Avec le plus faible taux de couverture 4G (45% du territoire / 80% de la pop) et une partie encore non négligeable de la 2G/3G en itinérance bridée, Free est donc pour des raisons techniques évidentes logiquement en-dessous. C’est l’inverse qui serait questionnable.

Le sujet fait parler, avec de nombreux tweets et articles à votre encontre…

On constate de nombreux amalgames maladroits entre 4GMARK PRO l’outil, sa version des stores, la campagne Arcep, le prestataire…
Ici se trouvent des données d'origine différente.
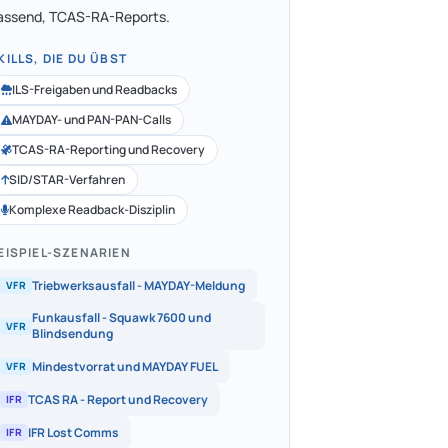
assend, TCAS-RA-Reports.
KILLS, DIE DU ÜBST
ILS-Freigaben und Readbacks
MAYDAY- und PAN-PAN-Calls
TCAS-RA-Reporting und Recovery
SID/STAR-Verfahren
Komplexe Readback-Disziplin
EISPIEL-SZENARIEN
Triebwerksausfall - MAYDAY-Meldung
VFR
Funkausfall - Squawk 7600 und
VFR
Blindsendung
Mindestvorrat und MAYDAY FUEL
VFR
TCAS RA - Report und Recovery
IFR
IFR Lost Comms
IFR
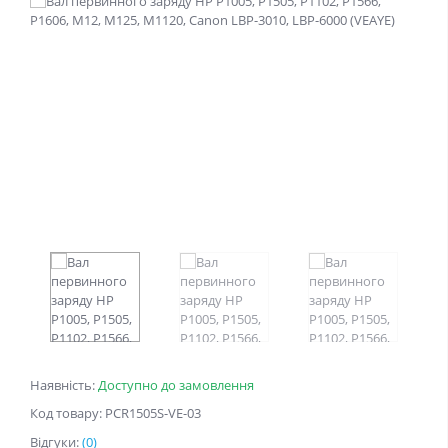
Наявність:
Доступно до замовлення
Код товару: PCR1505S-VE-03
Відгуки:
(0)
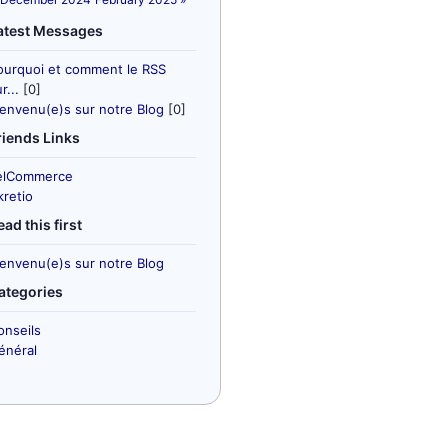
atest Messages
ourquoi et comment le RSS
r...
[0]
ienvenu(e)s sur notre Blog
[0]
riends Links
elCommerce
kretio
ead this first
ienvenu(e)s sur notre Blog
ategories
onseils
énéral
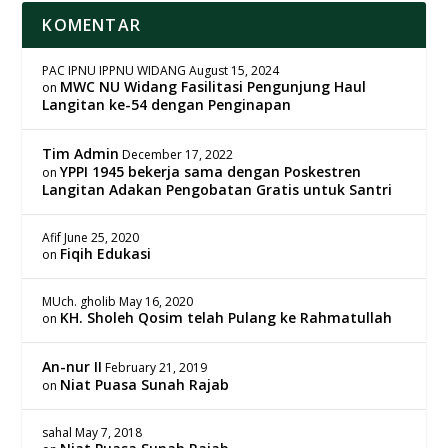
KOMENTAR
PAC IPNU IPPNU WIDANG
August 15, 2024
MWC NU Widang Fasilitasi Pengunjung Haul
on
Langitan ke-54 dengan Penginapan
Tim Admin
December 17, 2022
YPPI 1945 bekerja sama dengan Poskestren
on
Langitan Adakan Pengobatan Gratis untuk Santri
Afif
June 25, 2020
Fiqih Edukasi
on
MUch. gholib
May 16, 2020
KH. Sholeh Qosim telah Pulang ke Rahmatullah
on
An-nur II
February 21, 2019
Niat Puasa Sunah Rajab
on
sahal
May 7, 2018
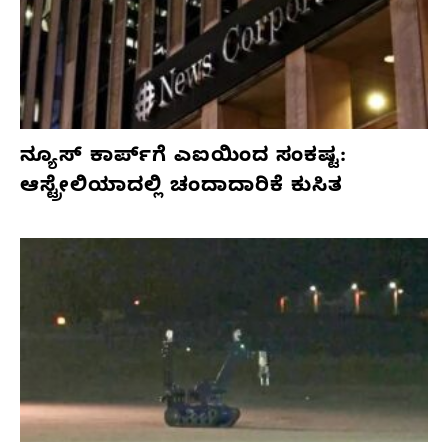
ನ್ಯೂಸ್ ಕಾರ್ಪ್‌ಗೆ ಎಐಯಿಂದ ಸಂಕಷ್ಟ:
ಆಸ್ಟ್ರೇಲಿಯಾದಲ್ಲಿ ಚಂದಾದಾರಿಕೆ ಕುಸಿತ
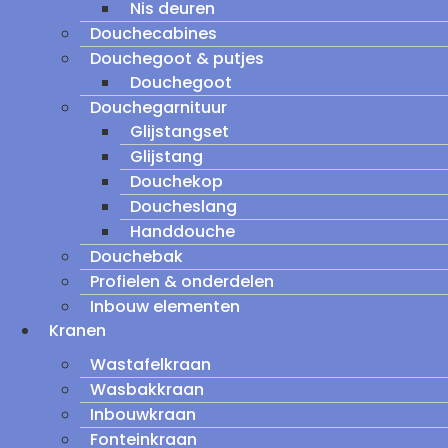
Nis deuren
Douchecabines
Douchegoot & putjes
Douchegoot
Douchegarnituur
Glijstangset
Glijstang
Douchekop
Doucheslang
Handdouche
Douchebak
Profielen & onderdelen
Inbouw elementen
Kranen
Wastafelkraan
Wasbakkraan
Inbouwkraan
Fonteinkraan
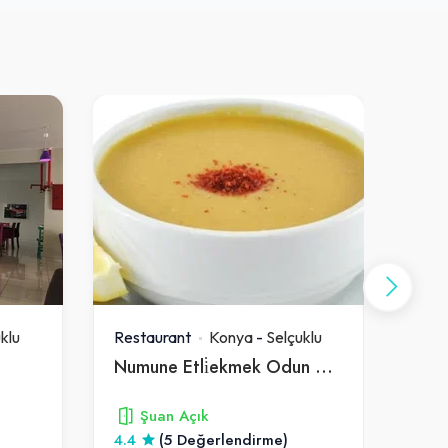
klu
Restaurant
Konya
-
Selçuklu
Rest
Numune Etli̇ekmek Odun Ateşi̇nde Tavuk Döner Çorba Izgara
Buyu
Şuan Açık
4.4
(5 Değerlendirme)
4.1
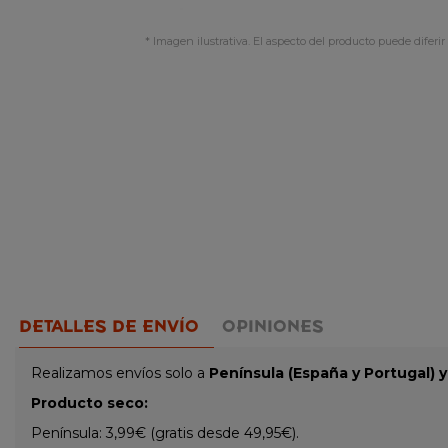
* Imagen ilustrativa. El aspecto del producto puede diferir 
DETALLES DE ENVÍO
OPINIONES
Realizamos envíos solo a
Península (España y Portugal) 
Producto seco:
Península: 3,99€ (gratis desde 49,95€).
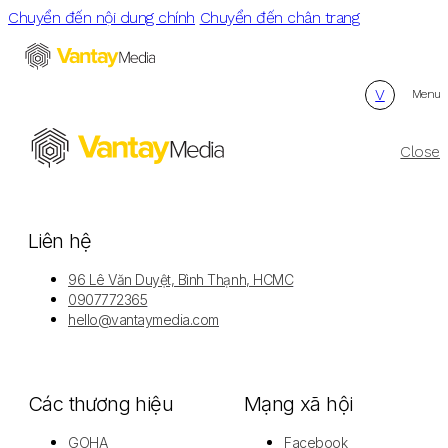
Chuyển đến nội dung chính
Chuyển đến chân trang
V
Menu
Close
Liên hệ
96 Lê Văn Duyệt, Bình Thạnh, HCMC
0907772365
hello@vantaymedia.com
Các thương hiệu
Mạng xã hội
GOHA
Facebook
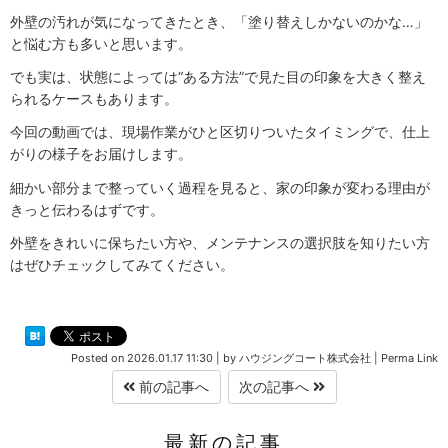
外壁の汚れが気になってきたとき、「塗り替えしかないのかな…」
と悩む方も多いと思います。
でも実は、状態によっては“ある方法”で見た目の印象を大きく整え
られるケースもあります。
今回の動画では、現場作業がひと区切りついたタイミングで、仕上
がりの様子をお届けします。
細かい部分まで整っていく過程を見ると、家の印象が変わる理由が
きっと伝わるはずです。
外壁をきれいに保ちたい方や、メンテナンスの選択肢を知りたい方
はぜひチェックしてみてください。
Posted on
2026.01.17 11:30
|
by
ハウジングコート株式会社
|
Perma Link
前の記事へ
次の記事へ
最新の記事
Le protocole est largement disponible et est très exhaustif. Il n’est pas difficile de trouver des informations, de consulter nos nombreux éclaircissements sur Twitter ou citer la réponse de Julie Moncorger dans une interview sur Zdnet.fr (ndlr : à lire ici).
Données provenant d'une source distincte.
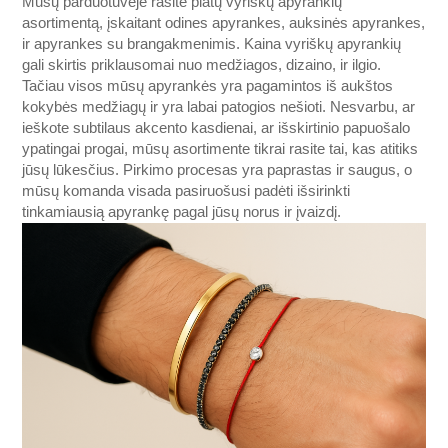
Mūsų parduotuvėje rasite platų vyriškų apyrankių
asortimentą, įskaitant odines apyrankes, auksinės apyrankes,
ir apyrankes su brangakmenimis. Kaina vyriškų apyrankių
gali skirtis priklausomai nuo medžiagos, dizaino, ir ilgio.
Tačiau visos mūsų apyrankės yra pagamintos iš aukštos
kokybės medžiagų ir yra labai patogios nešioti. Nesvarbu, ar
ieškote subtilaus akcento kasdienai, ar išskirtinio papuošalo
ypatingai progai, mūsų asortimente tikrai rasite tai, kas atitiks
jūsų lūkesčius. Pirkimo procesas yra paprastas ir saugus, o
mūsų komanda visada pasiruošusi padėti išsirinkti
tinkamiausią apyrankę pagal jūsų norus ir įvaizdį.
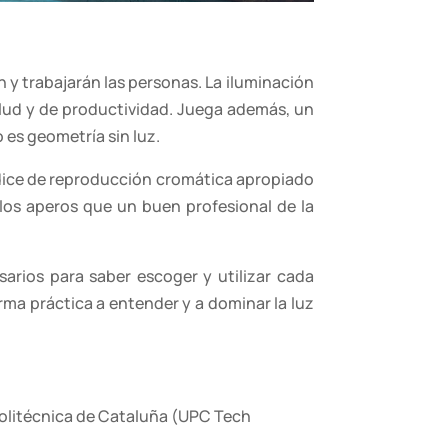
 y trabajarán las personas. La iluminación
salud y de productividad. Juega además, un
 es geometría sin luz.
índice de reproducción cromática apropiado
 los aperos que un buen profesional de la
arios para saber escoger y utilizar cada
rma práctica a entender y a dominar la luz
Politécnica de Cataluña (UPC Tech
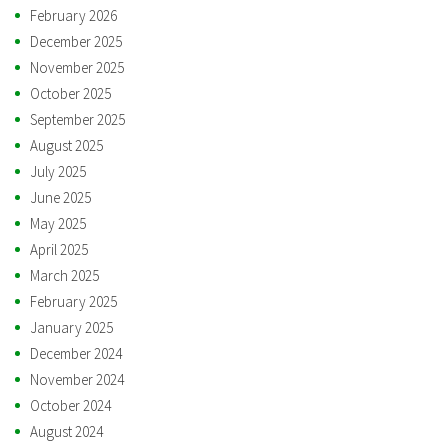
February 2026
December 2025
November 2025
October 2025
September 2025
August 2025
July 2025
June 2025
May 2025
April 2025
March 2025
February 2025
January 2025
December 2024
November 2024
October 2024
August 2024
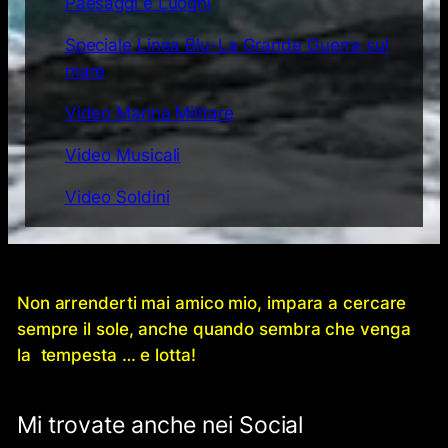
Paesaggi e Luoghi
Speciale Linea Blu-La Grande Guerra sul
mare
Video Marina Militare
Video Musicali
Video Soldini
Non arrenderti mai amico mio, impara a cercare
sempre il sole, anche quando sembra che venga
la tempesta … e lotta!
Mi trovate anche nei Social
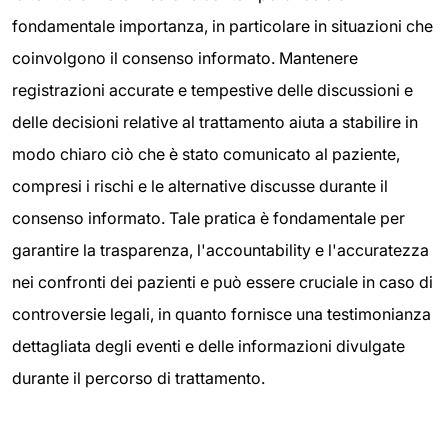
fondamentale importanza, in particolare in situazioni che
coinvolgono il consenso informato. Mantenere
registrazioni accurate e tempestive delle discussioni e
delle decisioni relative al trattamento aiuta a stabilire in
modo chiaro ciò che è stato comunicato al paziente,
compresi i rischi e le alternative discusse durante il
consenso informato. Tale pratica è fondamentale per
garantire la trasparenza, l'accountability e l'accuratezza
nei confronti dei pazienti e può essere cruciale in caso di
controversie legali, in quanto fornisce una testimonianza
dettagliata degli eventi e delle informazioni divulgate
durante il percorso di trattamento.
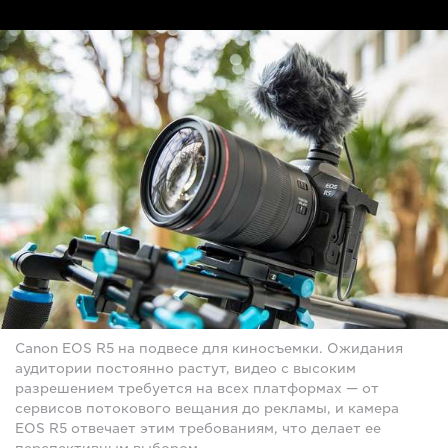
Canon EOS R5 на подвесе для киносъемки. Ожидания
аудитории постоянно растут, видео с высоким
разрешением требуется на всех платформах — от
сервисов потокового вещания до рекламы, и камера
EOS R5 отвечает этим требованиям, что делает ее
On a un peu le sentiment que les utilisateurs critiques se trompent de conclusion. Plutôt que de voir qu’il y a un problème sur Free pour les possesseurs de Samsung/iPhone, l’idée défendue serait qu’une campagne avec un téléphone moins représentatif ou sur une Rom modifiée présenterait de meilleurs résultats. « Meilleurs » pour Free, mais pas de meilleure pertinence…

Pourquoi ces débats sont toujours virulents ?

C’est parfaitement logique et représentatif de ce que l’on observe au national chez l’opérateur Free. Des utilisateurs en zone dense et réseau propre sont satisfaits des bonnes performances et d’une offre intéressante. Des utilisateurs en zone d’itinérance (ou en marge) subissent des désagréments et crient parfois au scandale. Les deux ne se comprennent pas mais leurs perceptions sont sincères.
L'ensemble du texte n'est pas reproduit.